I saved what I consider the best of Bob Patetta's three on-document usages of R161, the 1/2-cent orange battleship documentary, to show last. Bob's Providence Rhode Island check with a combo usage of R161, R162, and R163 to pay the 2-cent bank check tax is stunning. But most fiscal history collectors, I think, prefer usages that are relevant to the purpose for which a stamp was issued.
The 1/2-cent value was created because most documentary insurance taxes, except life insurance, were calculated at 1/2 cent per dollar of premium paid or fraction thereof. And this one-day-travel accident policy for a journey on the B. & O. Railroad with a single one-half cent stamp demonstates that tax rate in the purest way. The premium for the accident policy was just twenty-five cents so only a single 1/2-cent stamp was needed. I wonder how they made change? Actually, the insurance company likely absorbed the tax.
Any usage of the 1/2-cent orange is scarce because the orange version was replaced with a gray version very early in the production of the battleship stamps. The orange color was close to that of the 3/8-cent proprietary issue and to avoid possible confusion, the shade of the 1/2-cent documentary was thus changed to gray.
Only two singular usages of the 1/2 orange documentary have been recorded so far. The other, also used on a travel policy, is pictured near the bottom of Bob Mustacich's website homepage. If anyone has information about any other R161 on-document usages not listed in this census please so advise and, if possible, send scans to email@example.com
I may be mistaken, but about ten years ago I'm sure someone, whose identity I also don't recall, showed me a check with a block-of-four of the 1/2-cent orange paying the check tax.
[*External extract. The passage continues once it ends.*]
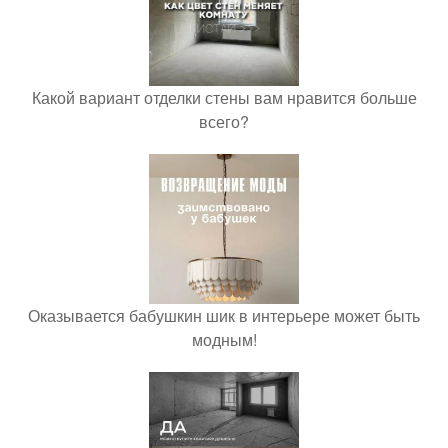
Какой вариант отделки стены вам нравится больше
всего?
Оказывается бабушкин шик в интерьере может быть
модным!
If it does exist in reality and not just in my imagination, we'd like to add that usage to the census which now stands at seven known usages.
Known today as The Travelers Companies, Travelers traces its history back more than 150 years. Recognized today by its distinctive RED UMBRELLA corporate symbol, Travelers is credited with issuing the first automobile policy, the first commerical airline policy, and the first policy for space travel. Since June 9, 2009, Travelers has been part of the Dow Jones Industrial Average.